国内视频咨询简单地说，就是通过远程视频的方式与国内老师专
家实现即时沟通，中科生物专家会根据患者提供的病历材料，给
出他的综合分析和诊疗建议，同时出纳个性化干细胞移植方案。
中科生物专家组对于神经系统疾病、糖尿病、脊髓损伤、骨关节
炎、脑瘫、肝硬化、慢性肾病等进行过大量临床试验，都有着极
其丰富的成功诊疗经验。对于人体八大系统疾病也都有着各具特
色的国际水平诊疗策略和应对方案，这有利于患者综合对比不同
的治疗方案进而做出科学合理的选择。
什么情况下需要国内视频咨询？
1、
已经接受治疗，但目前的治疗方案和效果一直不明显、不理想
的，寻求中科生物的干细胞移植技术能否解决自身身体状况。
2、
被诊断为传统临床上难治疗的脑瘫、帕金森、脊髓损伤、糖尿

---

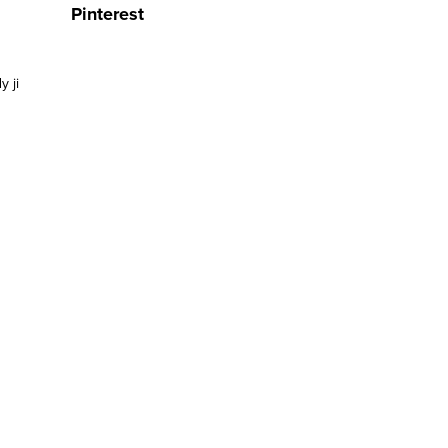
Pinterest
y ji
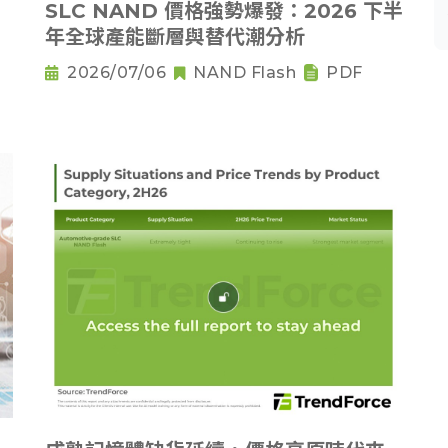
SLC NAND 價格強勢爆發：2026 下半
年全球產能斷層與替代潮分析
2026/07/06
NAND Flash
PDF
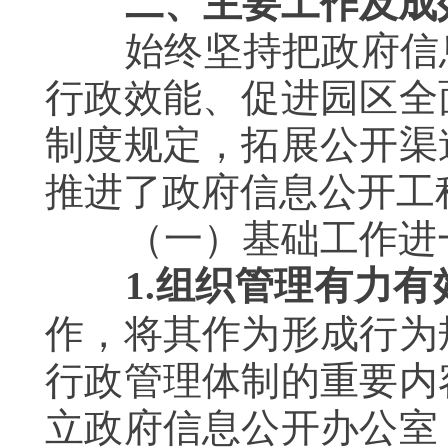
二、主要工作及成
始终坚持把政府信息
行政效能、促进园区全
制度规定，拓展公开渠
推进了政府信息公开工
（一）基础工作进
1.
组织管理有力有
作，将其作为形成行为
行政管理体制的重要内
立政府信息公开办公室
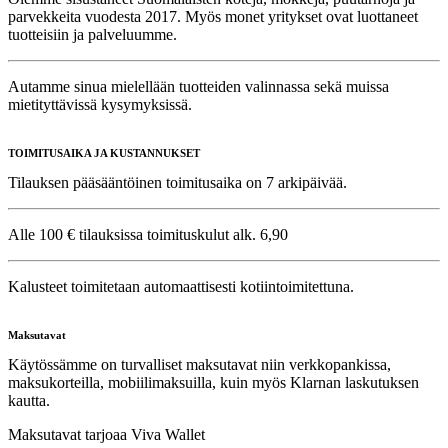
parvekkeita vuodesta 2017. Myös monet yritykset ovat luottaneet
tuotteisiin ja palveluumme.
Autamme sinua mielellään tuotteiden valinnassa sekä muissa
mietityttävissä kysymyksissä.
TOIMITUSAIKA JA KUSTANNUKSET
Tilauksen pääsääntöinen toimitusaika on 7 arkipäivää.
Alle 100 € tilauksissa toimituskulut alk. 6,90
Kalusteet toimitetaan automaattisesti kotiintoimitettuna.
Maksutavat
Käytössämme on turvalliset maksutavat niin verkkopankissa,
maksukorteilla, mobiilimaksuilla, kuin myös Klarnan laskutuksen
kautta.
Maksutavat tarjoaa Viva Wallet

==

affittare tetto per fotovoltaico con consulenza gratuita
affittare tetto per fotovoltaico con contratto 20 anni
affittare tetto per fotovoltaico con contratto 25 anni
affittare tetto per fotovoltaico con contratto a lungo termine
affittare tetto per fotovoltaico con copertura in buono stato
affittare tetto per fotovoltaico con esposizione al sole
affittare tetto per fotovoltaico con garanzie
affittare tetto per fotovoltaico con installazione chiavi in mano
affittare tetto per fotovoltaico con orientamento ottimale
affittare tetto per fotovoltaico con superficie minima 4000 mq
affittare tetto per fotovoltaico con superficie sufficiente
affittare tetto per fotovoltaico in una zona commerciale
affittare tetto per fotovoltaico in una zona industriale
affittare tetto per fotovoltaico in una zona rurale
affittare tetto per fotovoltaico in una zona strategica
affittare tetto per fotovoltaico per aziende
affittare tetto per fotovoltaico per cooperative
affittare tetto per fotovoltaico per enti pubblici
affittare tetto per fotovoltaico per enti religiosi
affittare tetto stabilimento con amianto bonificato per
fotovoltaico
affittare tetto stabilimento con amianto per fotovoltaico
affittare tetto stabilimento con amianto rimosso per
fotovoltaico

## EXERCISE AIM
Take the stretch of lines above from the one containing "国内视频咨询简单地说，就是通过远程视频的方式与国内老师专" through the one containing "被诊断为传统临床上难治疗的脑瘫、帕金森、脊髓损伤、糖尿" and repeat it exactly, adding no other line.

## OUTPUT BELOW
国内视频咨询简单地说，就是通过远程视频的方式与国内老师专
家实现即时沟通，中科生物专家会根据患者提供的病历材料，给
出他的综合分析和诊疗建议，同时出纳个性化干细胞移植方案。
中科生物专家组对于神经系统疾病、糖尿病、脊髓损伤、骨关节
炎、脑瘫、肝硬化、慢性肾病等进行过大量临床试验，都有着极
其丰富的成功诊疗经验。对于人体八大系统疾病也都有着各具特
色的国际水平诊疗策略和应对方案，这有利于患者综合对比不同
的治疗方案进而做出科学合理的选择。
什么情况下需要国内视频咨询？
1、
已经接受治疗，但目前的治疗方案和效果一直不明显、不理想
的，寻求中科生物的干细胞移植技术能否解决自身身体状况。
2、
被诊断为传统临床上难治疗的脑瘫、帕金森、脊髓损伤、糖尿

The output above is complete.